Hagarde, elle souleva son visage humide et darda ses yeux clairs sur le Zèbre qui souriait.
- Tu m'as vraiment cru ? lui lança-t-il avec gaieté.
- Si je t'ai cru ? répéta-t-elle, effarée.
- J'ai fait semblant de te quitter !
Camille se redressa et, pour toute réplique, lui envoya un violent coup de genou au bas-ventre. Et le Zèbre de glapir.
- Qu'est-ce qui te prend? demanda-t-il replié sur lui-même.
- Te rends-tu compte du mal que tu m'as fait ?
- C'était le prix à payer.
- A payer pour quoi? repartit-elle éberluée.
- Je voulais te priver d'oxygène pour te réap prendre à goûter l'air frais.

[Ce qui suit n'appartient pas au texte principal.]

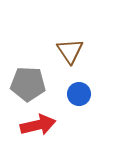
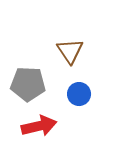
red arrow: moved 1 px right, 1 px down
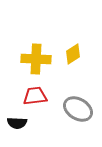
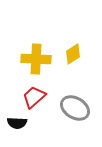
red trapezoid: moved 1 px left, 1 px down; rotated 35 degrees counterclockwise
gray ellipse: moved 3 px left, 1 px up
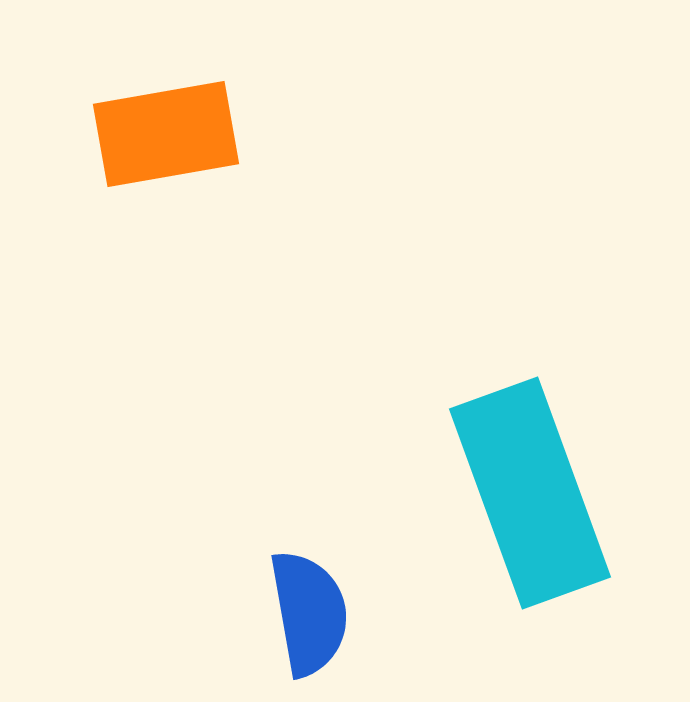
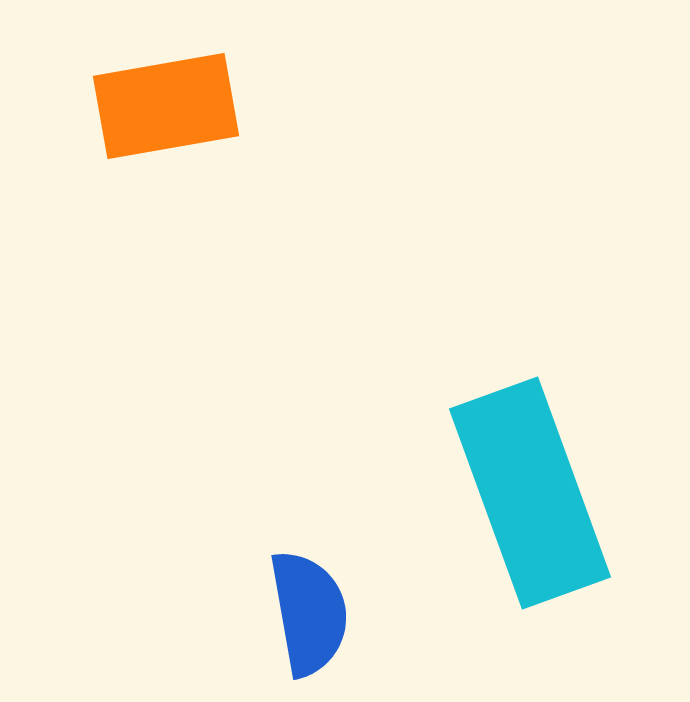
orange rectangle: moved 28 px up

Emporté par son débit tumultueux, toujours plié en deux, il lui annonça que son stratagème n'était qu'une préface à la cure de jouvence qu'il entendait faire subir à leur couple. Un grand ravalement en quelque sorte, bien nécessaire après quinze années d'anesthésie progressive de leurs désirs. Le Zèbre était résolu à délaisser son rôle de mari, au sens amorti du terme, pour se glisser dans la peau d'un amant légitime. Il traquerait désormais les imperceptibles habitudes qui émoussent les sentiments. Sa vigilance ne connaîtrait plus de jours fériés. A partir de cet instant, il ne cesserait d'ourdir des mises en scène, comme celle de ce matin, pour retendre le lien qui les unissait.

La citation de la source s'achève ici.